LA TRASCENDENCIA Y LA ESTÉTICA EN EL PESEBRE DE BELÉN
Ratzinger subraya la historicidad del evento, rechazando interpretaciones meramente simbólicas. En su trilogía "Jesús de Nazaret", detalla cómo los evangelios relatan un nacimiento real en Belén, bajo el emperador César Augusto, marcando el inicio de la era cristiana. Este anclaje histórico evita que la fe sea un mito abstracto, invitando a la contemplación de un Dios que entra en el tiempo del hombre.
La humildad divina es central en el pensamiento de Ratzinger. Dios no irrumpe con poder, sino en la fragilidad de un recién nacido, dependiente de María y José. Esta "kenosis" —vaciamiento— revela que el amor verdadero conquista no por fuerza, sino por entrega total.
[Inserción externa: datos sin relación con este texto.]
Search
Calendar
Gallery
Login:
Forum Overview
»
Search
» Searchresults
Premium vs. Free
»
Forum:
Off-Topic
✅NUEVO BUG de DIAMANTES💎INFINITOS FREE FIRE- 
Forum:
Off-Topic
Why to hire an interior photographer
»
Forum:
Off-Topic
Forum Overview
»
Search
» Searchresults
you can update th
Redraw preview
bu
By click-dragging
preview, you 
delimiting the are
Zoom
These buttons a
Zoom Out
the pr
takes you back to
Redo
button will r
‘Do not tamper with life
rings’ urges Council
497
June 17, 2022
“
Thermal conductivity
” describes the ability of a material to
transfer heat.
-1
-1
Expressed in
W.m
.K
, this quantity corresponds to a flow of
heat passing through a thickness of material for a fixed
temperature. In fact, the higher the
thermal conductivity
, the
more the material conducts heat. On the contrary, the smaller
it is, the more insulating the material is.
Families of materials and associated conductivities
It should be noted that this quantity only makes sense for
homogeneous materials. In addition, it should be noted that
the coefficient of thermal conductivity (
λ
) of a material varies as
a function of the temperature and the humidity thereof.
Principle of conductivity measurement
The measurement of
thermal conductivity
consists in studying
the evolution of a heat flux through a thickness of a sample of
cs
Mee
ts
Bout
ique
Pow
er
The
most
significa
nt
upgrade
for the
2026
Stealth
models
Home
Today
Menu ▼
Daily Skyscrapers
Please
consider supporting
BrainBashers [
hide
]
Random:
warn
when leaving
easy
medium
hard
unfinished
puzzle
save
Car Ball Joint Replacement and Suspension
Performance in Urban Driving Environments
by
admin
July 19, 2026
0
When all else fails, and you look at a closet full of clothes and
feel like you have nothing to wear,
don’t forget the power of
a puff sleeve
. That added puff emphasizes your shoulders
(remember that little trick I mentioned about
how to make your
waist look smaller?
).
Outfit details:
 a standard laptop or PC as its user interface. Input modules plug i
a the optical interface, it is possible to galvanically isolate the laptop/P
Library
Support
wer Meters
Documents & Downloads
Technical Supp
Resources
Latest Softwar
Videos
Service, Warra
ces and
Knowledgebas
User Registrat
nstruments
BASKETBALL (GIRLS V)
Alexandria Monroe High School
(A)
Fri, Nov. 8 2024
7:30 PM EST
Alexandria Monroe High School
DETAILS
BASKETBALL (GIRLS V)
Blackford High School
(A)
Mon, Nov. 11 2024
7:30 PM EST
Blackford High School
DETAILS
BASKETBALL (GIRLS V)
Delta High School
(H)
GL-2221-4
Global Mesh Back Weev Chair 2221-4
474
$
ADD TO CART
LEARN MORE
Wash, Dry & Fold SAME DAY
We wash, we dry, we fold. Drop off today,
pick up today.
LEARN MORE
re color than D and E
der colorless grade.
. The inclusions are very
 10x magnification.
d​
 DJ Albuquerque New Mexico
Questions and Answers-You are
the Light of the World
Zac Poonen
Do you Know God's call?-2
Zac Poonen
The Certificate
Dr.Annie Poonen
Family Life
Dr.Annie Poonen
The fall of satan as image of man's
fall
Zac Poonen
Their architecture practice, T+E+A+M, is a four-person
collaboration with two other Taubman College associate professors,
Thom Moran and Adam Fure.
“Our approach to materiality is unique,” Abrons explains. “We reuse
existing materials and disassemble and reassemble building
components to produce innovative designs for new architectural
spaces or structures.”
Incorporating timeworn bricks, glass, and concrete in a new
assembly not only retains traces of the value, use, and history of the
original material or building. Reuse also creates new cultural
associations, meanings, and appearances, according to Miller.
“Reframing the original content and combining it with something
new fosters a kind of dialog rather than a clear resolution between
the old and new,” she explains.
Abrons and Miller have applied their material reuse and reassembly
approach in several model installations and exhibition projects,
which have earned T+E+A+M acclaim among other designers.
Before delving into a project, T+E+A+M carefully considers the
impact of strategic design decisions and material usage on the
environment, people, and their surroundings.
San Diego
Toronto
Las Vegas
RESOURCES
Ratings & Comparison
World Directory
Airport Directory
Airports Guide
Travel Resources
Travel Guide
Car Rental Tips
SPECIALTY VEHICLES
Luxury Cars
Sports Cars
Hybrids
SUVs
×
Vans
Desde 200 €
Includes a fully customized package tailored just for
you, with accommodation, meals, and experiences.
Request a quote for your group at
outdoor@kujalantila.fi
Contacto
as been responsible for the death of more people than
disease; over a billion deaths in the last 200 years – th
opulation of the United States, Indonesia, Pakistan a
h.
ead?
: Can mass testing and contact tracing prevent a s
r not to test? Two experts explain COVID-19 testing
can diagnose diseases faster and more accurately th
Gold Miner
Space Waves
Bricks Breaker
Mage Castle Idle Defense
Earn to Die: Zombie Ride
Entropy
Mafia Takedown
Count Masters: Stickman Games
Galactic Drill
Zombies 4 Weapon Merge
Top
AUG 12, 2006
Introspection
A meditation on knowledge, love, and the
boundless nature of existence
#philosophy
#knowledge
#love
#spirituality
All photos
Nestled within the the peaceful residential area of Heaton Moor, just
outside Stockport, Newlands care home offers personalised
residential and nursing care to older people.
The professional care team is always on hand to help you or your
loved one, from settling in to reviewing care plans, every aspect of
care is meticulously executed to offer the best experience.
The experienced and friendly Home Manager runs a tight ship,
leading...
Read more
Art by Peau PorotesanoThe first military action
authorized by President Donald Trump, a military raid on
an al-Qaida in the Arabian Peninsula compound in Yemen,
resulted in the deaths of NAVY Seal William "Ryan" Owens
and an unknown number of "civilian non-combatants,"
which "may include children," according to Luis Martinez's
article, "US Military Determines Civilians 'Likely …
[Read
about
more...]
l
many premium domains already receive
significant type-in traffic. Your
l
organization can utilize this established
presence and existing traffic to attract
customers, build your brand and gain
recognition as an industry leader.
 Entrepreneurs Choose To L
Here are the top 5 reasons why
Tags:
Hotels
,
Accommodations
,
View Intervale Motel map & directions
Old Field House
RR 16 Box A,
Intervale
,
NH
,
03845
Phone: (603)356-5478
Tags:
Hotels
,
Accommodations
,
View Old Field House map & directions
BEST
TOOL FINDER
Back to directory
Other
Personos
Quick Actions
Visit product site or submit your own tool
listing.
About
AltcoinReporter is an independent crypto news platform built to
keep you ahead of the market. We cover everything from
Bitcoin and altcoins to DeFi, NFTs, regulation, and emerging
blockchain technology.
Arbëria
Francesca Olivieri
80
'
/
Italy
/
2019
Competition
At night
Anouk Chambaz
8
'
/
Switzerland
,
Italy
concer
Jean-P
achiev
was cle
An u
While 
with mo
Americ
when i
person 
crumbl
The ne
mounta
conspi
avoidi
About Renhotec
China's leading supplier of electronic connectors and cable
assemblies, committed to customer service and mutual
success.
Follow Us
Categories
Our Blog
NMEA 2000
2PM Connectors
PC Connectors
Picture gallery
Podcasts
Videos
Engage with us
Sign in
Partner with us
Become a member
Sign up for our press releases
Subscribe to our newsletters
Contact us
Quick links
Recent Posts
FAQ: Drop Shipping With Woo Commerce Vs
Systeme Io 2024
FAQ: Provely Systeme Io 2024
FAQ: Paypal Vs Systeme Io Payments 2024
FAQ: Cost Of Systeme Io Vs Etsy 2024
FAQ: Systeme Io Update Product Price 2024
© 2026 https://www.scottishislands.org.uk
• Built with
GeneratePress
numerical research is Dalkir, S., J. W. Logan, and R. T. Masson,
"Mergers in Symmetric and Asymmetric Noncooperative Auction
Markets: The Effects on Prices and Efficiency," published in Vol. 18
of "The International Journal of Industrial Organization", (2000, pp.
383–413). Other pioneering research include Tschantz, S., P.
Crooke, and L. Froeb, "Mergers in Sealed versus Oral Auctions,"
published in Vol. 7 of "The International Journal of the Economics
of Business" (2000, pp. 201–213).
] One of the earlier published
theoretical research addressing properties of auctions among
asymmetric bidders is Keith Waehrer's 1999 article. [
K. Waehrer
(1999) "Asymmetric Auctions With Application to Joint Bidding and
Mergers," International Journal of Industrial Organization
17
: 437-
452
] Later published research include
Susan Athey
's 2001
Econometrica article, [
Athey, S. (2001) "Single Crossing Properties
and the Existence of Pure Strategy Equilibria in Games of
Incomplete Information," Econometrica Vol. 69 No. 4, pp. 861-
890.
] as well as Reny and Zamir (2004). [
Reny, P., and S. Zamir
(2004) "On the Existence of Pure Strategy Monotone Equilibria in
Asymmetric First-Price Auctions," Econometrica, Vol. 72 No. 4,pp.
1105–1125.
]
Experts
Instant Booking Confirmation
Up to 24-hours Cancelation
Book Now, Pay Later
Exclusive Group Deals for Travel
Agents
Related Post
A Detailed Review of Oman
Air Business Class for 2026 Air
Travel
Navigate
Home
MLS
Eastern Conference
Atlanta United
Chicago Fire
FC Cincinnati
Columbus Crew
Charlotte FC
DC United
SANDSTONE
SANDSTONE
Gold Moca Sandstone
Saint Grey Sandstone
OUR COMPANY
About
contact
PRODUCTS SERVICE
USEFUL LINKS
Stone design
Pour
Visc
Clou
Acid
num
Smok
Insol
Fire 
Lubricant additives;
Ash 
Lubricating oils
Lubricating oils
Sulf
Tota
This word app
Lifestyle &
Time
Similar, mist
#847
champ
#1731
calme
Scruton, desde su filosofía conservadora, percibe en el Niño Jesús una belleza desinteresada, a un estilo puramente kantiano. La mirada al pesebre genera "alegría" —no placer egoísta—, sino éxtasis contemplativo que olvida el yo y abraza lo sagrado. Para él, esta belleza natural sacralizada transforma la percepción del mundo. En el pesebre, Ratzinger, ve la unión de eternidad y temporalidad, los pastores y los magos representan a toda la humanidad llamada a adorar al Verbo Encarnado, luz que disipa las tinieblas del pecado, la estrella guía no solo a los sabios, sino a nuestra razón hacia la verdad revelada.
Roger Scruton, por su parte, critica la modernidad por su "culto a la fealdad", donde el arte y la cultura degradan lo humano. La natividad contrarresta esto: un niño puro, en un establo rústico, eleva lo ordinario a lo divino, restaurando el sentido de lo sagrado. Ambos pensadores coinciden en la centralidad de María. Ratzinger la presenta como la "sierva del Señor", cuyo "sí" permite la encarnación, como modelo de obediencia filial. Su virginidad enfatiza la iniciativa divina, no humana. Scruton, aunque no teólogo, aprecia la maternidad de María como arquetipo de belleza femenina y sacrificial. En su obra sobre el alma del mundo, la figura materna en el pesebre evoca la armonía entre creación y creador.
Para el filósofo inglés, el silencio del pesebre invita a la contemplación estética. El pesebre no es un espectáculo ruidoso, sino un icono que despierta reverencia, opuesto al stress navideño comercial. Benedicto XVI, conecta la natividad con la liturgia: la Navidad anticipa la Pascua, donde el Niño del pesebre se revela como el Resucitado. La Eucaristía actualiza este misterio, día tras día, haciendo presente al Emmanuel (Dios con nosotros). Scruton ve en las tradiciones navideñas —cánticos y pesebres— un depósito cultural que preserva la belleza cristiana contra el nihilismo secular, perderlas sería perder el alma y el “ser” de Occidente.
En un mundo de desigualdades, el pesebre de Ratzinger denuncia la idolatría del progreso y la modernidad. Dios nace pobre para dignificar a los marginados, llamando a la Iglesia a ser solidaria. Scruton añade que esta belleza del pesebre fomenta comunidad: familias reunidas en torno al Niño, resistiendo el individualismo atomizado de la posmodernidad.
La adoración de los ángeles proclama "paz en la tierra", pero Ratzinger aclara: no paz utópica, sino el Shalom divino que comienza en los corazones reconciliados con Dios. Scruton interpreta esta paz como armonía estética: el pesebre ordena el caos humano mediante su perfección simétrica, belleza que pacifica el alma inquieta. Juntos, Ratzinger y Scruton iluminan la Navidad como teofanía estética (manifestación de Dios a través de la belleza y el arte) y teológica (estudio de Dios). El primero enfatiza la verdad revelada, el segundo su encarnación bella en la cultura.
Ya en el epílogo de este 2025, lleno de contradicciones y embustes globales, urge que como humanidad acojamos al Niño Jesús con la humildad que pedía Ratzinger y con la contemplación que solicitaba Scruton, para que la luz del Dios niño venza la oscuridad que impera en nuestro tiempo y que su belleza restaure nuestro mundo.
¡Que así sea!
Marcelo Miranda Loayza
Teólogo, escritor y educador
Artículo publicado originalmente en el matutino El Diario.